Sana bakmak,bir beyaz kağıda bakmaktır
Her şey olmaya hazır
Sana bakmak,suya bakmaktır
Gördüğün suretten utanmak
Sana bakmak,bütün rastlantıları reddedip bir mucizeyi
Anlatmaktır
Sana bakmak, Allah’a inanmaktır.

Yılmaz Erdoğan

 
 

Etiketler:

Yaşayabilme İhtimali

soğuk ve şehirlerarası
otobüslerde vazgeçtim
çocuk olmaktan
ve beslenme çantamda
otlu peynir kokusuydu babam…

Ben seninle bir gün Veyselkarani`de haşlama yeme ihtimalini sevdim.

İlkokulun silgi kokan, tebeşir lekeli yıllarında
(ankara`da karbonmonoksit sonbaharlar yaşanırdı o zaman)
özlemeye başladım herkesi…
Ve bu hasret öyle uzun sürdü ki,
adam gibi hasretleri özlemeye başladım sonra…

Bizim Kemalettin Tuğcu`larımız vardı…
Bir de camların buğusuna yazı yazma imkanı…
Yumurta kokan arkadaşlarla paylaşılan
kahverengi sıralarda, solculuk oynamaya başladık…
Ben doktor oluyordum sen hemşire, geri kalanlar kontrgerilla…
Kırmızı boyalarla umut ikliminde harfler yazılıyordu, pütürlü duvarlara
ve Türk Dil Kurumu`na inat bir Türkçeyle…
Ağbilerimizden öğrendik, Ş harfinden orak çekiç figürleri türetmeyi…
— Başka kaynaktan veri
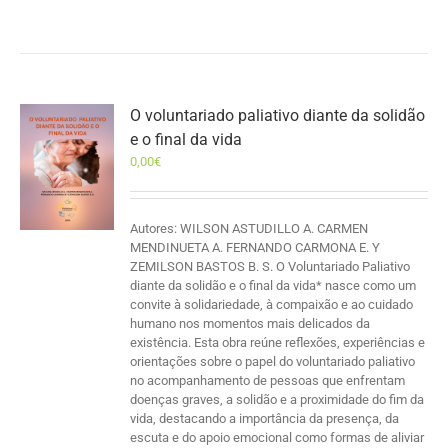
O voluntariado paliativo diante da solidão
e o final da vida
0,00
€
Autores: WILSON ASTUDILLO A. CARMEN
MENDINUETA A. FERNANDO CARMONA E. Y
ZEMILSON BASTOS B. S. O Voluntariado Paliativo
diante da solidão e o final da vida* nasce como um
convite à solidariedade, à compaixão e ao cuidado
humano nos momentos mais delicados da
existência. Esta obra reúne reflexões, experiências e
orientações sobre o papel do voluntariado paliativo
no acompanhamento de pessoas que enfrentam
doenças graves, a solidão e a proximidade do fim da
vida, destacando a importância da presença, da
escuta e do apoio emocional como formas de aliviar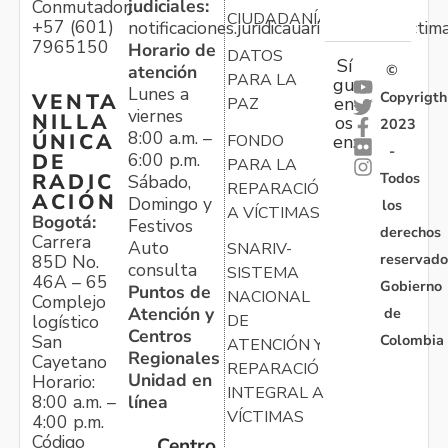
judiciales:
Conmutador:
CIUDADANÍA
+57 (601)
notificaciones.juridicauariv@unidadvictim
7965150
Horario de
DATOS
Sí
atención
©
PARA LA
gu
Lunes a
Copyrigth
VENTA
en
PAZ
viernes
NILLA
os
2023
8:00 a.m. –
ÚNICA
FONDO
en:
-
6:00 p.m.
DE
PARA LA
Todos
RADIC
Sábado,
REPARACIÓN
ACIÓN
Domingo y
los
A VÍCTIMAS
Bogotá:
Festivos
derechos
Carrera
Auto
SNARIV-
reservado
85D No.
consulta
SISTEMA
46A – 65
Gobierno
Puntos de
NACIONAL
Complejo
Atención y
de
logístico
DE
Centros
Colombia
San
ATENCIÓN Y
Regionales
Cayetano
REPARACIÓN
Unidad en
Horario:
INTEGRAL A
línea
8:00 a.m. –
VÍCTIMAS
4:00 p.m.
Código
Centro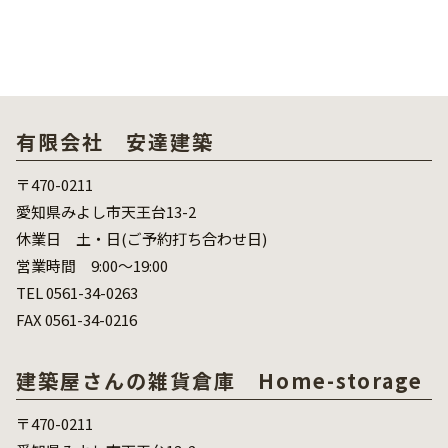
有限会社 安達建築
〒470-0211
愛知県みよし市天王台13-2
休業日 土・日(ご予約打ち合わせ日)
営業時間 9:00～19:00
TEL 0561-34-0263
FAX 0561-34-0216
建築屋さんの雑貨倉庫 Home-storage
〒470-0211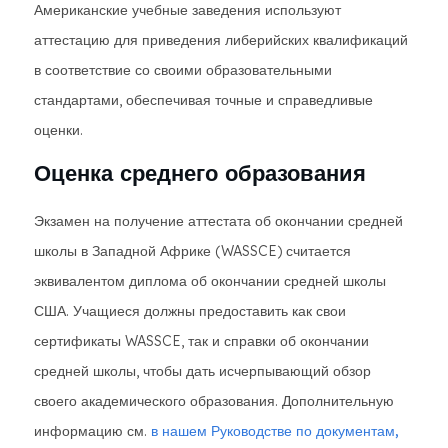
Американские учебные заведения используют
аттестацию для приведения либерийских квалификаций
в соответствие со своими образовательными
стандартами, обеспечивая точные и справедливые
оценки.
Оценка среднего образования
Экзамен на получение аттестата об окончании средней
школы в Западной Африке (WASSCE) считается
эквивалентом диплома об окончании средней школы
США. Учащиеся должны предоставить как свои
сертификаты WASSCE, так и справки об окончании
средней школы, чтобы дать исчерпывающий обзор
своего академического образования. Дополнительную
информацию см.
в нашем Руководстве по документам,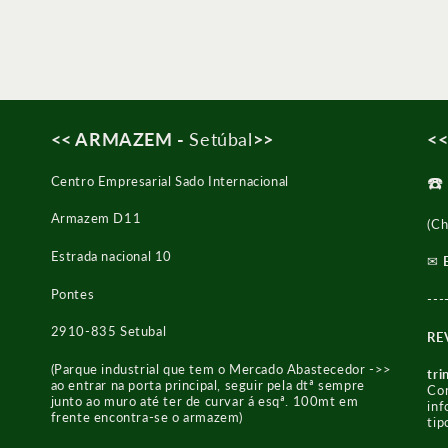
<< ARMAZEM -
Setúbal
>>
<<
☎
Centro Empresarial Sado Internacional
Armazem D11
(Ch
Estrada nacional 10
✉︎
Pontes
---
2910-835 Setubal
RE
(Parque industrial que tem o Mercado Abastecedor ->>
tri
ao entrar na porta principal, seguir pela dtª sempre
Con
junto ao muro até ter de curvar á esqª. 100mt em
inf
frente encontra-se o armazem)
tip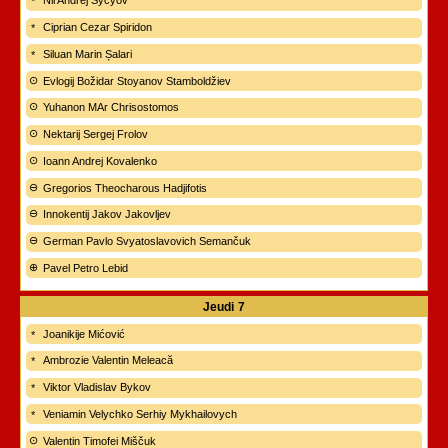
Nil Andrej Syčyov
Ciprian Cezar Spiridon
Siluan Marin Șalari
Evlogij Božidar Stoyanov Stamboldžiev
Yuhanon MAr Chrisostomos
Nektarij Sergej Frolov
Ioann Andrej Kovalenko
Gregorios Theocharous Hadjifotis
Innokentij Jakov Jakovljev
German Pavlo Svyatoslavovich Semančuk
Pavel Petro Lebid
Jeudi
7
Joanikije Mićović
Ambrozie Valentin Meleacă
Viktor Vladislav Bykov
Veniamin Velychko Serhiy Mykhailovych
Valentin Timofei Miščuk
Ankara`ya usul usul karbonmonoksit yağıyordu.
Ve kapalı mekanlarda sevişmeyi öneriyordu haber bültenleri
Oysa Ankara`da hiç sevişmedim ben.
Disiplin kurulunda tartışılan aşkım olmadı benim…
(Sınıfça gidilen pikniklerde kıçımıza batan platonik dikenleri saymazsak…)
Ankara`ya usul usul kurşun yağıyordu…
Ve belli bir saatten sonra sokağa çıkmamayı öneriyordu haber bültenleri…
Oysa hiç kurşun yaram olmadı benim…
Ve hiçbir mahkeme tutanağına geçmedi adım…
çatışmaların ortasında sevimli bir çocuk yüzüydüm sadece…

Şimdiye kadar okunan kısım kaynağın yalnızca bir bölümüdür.